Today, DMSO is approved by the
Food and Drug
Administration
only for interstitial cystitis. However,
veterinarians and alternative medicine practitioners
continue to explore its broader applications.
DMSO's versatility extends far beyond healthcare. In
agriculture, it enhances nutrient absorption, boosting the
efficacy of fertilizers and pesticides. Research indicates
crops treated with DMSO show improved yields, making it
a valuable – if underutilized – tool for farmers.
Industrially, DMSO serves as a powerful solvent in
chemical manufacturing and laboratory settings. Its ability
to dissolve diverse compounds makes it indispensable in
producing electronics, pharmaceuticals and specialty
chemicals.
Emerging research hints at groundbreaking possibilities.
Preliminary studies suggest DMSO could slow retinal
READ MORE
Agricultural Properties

--

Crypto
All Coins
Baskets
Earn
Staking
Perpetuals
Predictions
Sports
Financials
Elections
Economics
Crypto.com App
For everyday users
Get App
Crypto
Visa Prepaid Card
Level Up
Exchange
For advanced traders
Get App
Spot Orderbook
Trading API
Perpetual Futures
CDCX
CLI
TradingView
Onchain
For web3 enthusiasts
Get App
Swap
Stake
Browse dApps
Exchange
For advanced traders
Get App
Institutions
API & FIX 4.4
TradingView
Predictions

...

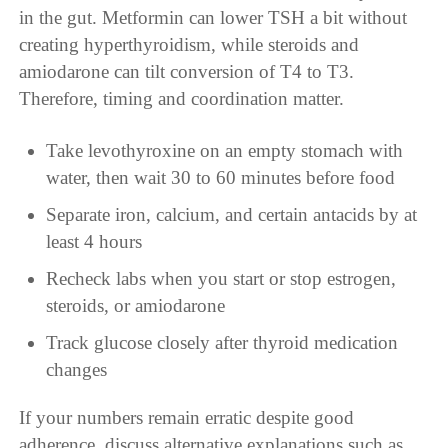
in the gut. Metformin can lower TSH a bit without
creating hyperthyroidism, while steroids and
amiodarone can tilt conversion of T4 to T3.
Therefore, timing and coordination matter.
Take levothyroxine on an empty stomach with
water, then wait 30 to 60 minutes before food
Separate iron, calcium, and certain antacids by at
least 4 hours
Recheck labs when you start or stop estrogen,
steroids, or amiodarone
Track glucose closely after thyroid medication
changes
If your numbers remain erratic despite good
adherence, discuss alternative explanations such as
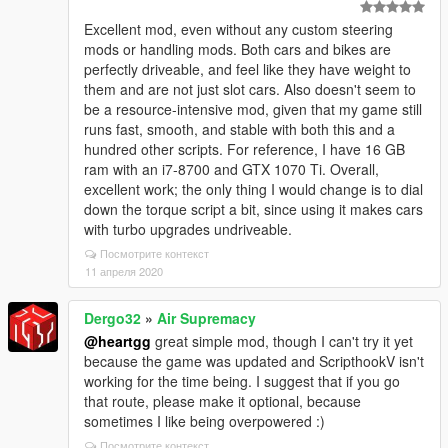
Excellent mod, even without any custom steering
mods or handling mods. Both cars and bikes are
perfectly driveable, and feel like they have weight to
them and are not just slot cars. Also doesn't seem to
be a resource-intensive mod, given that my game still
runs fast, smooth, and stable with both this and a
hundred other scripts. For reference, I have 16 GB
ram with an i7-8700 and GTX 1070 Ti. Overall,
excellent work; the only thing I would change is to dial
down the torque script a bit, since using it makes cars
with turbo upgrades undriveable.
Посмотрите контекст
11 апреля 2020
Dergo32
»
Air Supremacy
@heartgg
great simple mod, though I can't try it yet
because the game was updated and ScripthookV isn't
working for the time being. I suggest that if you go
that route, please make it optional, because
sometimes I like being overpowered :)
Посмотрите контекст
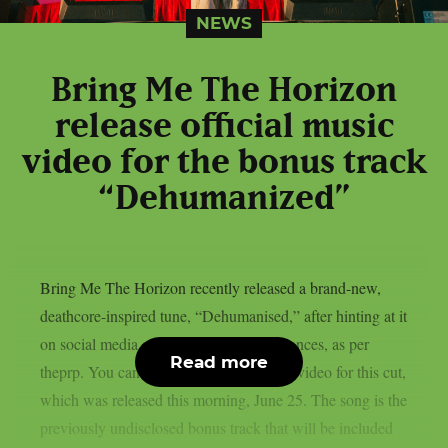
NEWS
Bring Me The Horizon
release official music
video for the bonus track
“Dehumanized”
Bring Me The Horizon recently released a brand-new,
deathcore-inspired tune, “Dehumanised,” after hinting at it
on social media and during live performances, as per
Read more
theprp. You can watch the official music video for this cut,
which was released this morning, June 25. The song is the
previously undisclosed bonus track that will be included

### Task details
Set down exactly the lines of the data above, beginning with the line that has "Today, DMSO is approved by the" and ending with the line that has "Agricultural Properties", and no others.

### Answer space
Today, DMSO is approved by the
Food and Drug
Administration
only for interstitial cystitis. However,
veterinarians and alternative medicine practitioners
continue to explore its broader applications.
DMSO's versatility extends far beyond healthcare. In
agriculture, it enhances nutrient absorption, boosting the
efficacy of fertilizers and pesticides. Research indicates
crops treated with DMSO show improved yields, making it
a valuable – if underutilized – tool for farmers.
Industrially, DMSO serves as a powerful solvent in
chemical manufacturing and laboratory settings. Its ability
to dissolve diverse compounds makes it indispensable in
producing electronics, pharmaceuticals and specialty
chemicals.
Emerging research hints at groundbreaking possibilities.
Preliminary studies suggest DMSO could slow retinal
READ MORE
Agricultural Properties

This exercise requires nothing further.